Brendan McDermid/Reuters

A resolução do conflito na Ucrânia é um dos problemas a que o ainda presidente dos Estados Unidos Barack Obama quer pôr um ponto final até terminar o mandato, em janeiro.

O líder norte-americano esteve este este fim-de-semana reunido com Vladimir Putin para tentar negociar uma solução para o conflito armado na Crimeia que dura há mais dois anos.
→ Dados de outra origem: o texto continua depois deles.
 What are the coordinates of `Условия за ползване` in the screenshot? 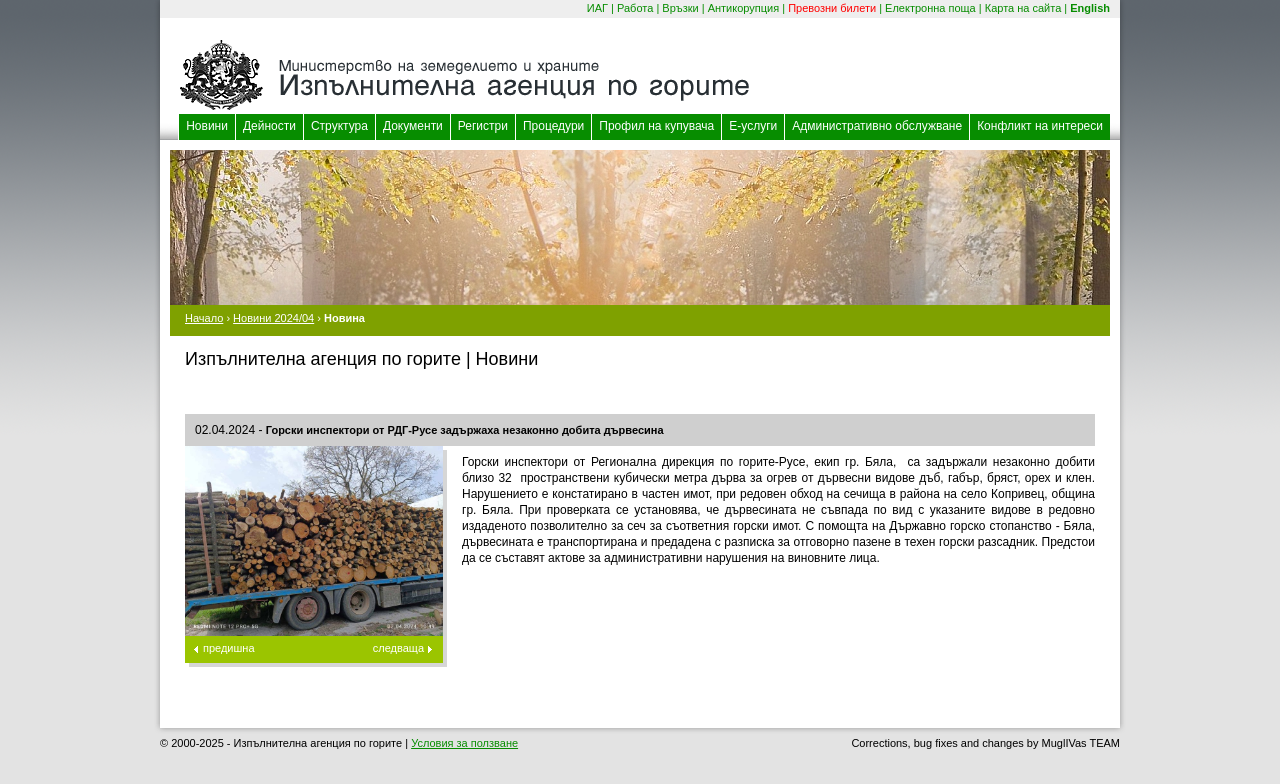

“Falei com ele [Vladimir Putin] sobre a Ucrânia e sobre a necessidade de regular a questão”, afirma Barack Obama. “Pressionei-o no sentido de dar instruções aos seus negociadores para que trabalhem connosco, com França, com a Alemanha e com a Ucrânia para ver ser podemos chegar a um acordo antes do fim do meu mandato”, acrescenta.

A Ucrânia é palco de confrontos desde abril de 2014, na sequência da deposição do presidente Viktor Yanukovych e das reinvenções por parte da península da Crimeia, no sul do país, em tornar-se independente da nação ucraniana e em tentar uma reaproximação à Rússia.

O conflito que opõe os separatistas pró-russos – que confirmam serem apoiados militarmente pela ex-URSS – e as Forças Armadas ucranianas já fez mais de 9 600 mortos.

Obama deixa a Casa Branca a 20 de janeiro, dando posse a Donald Trump.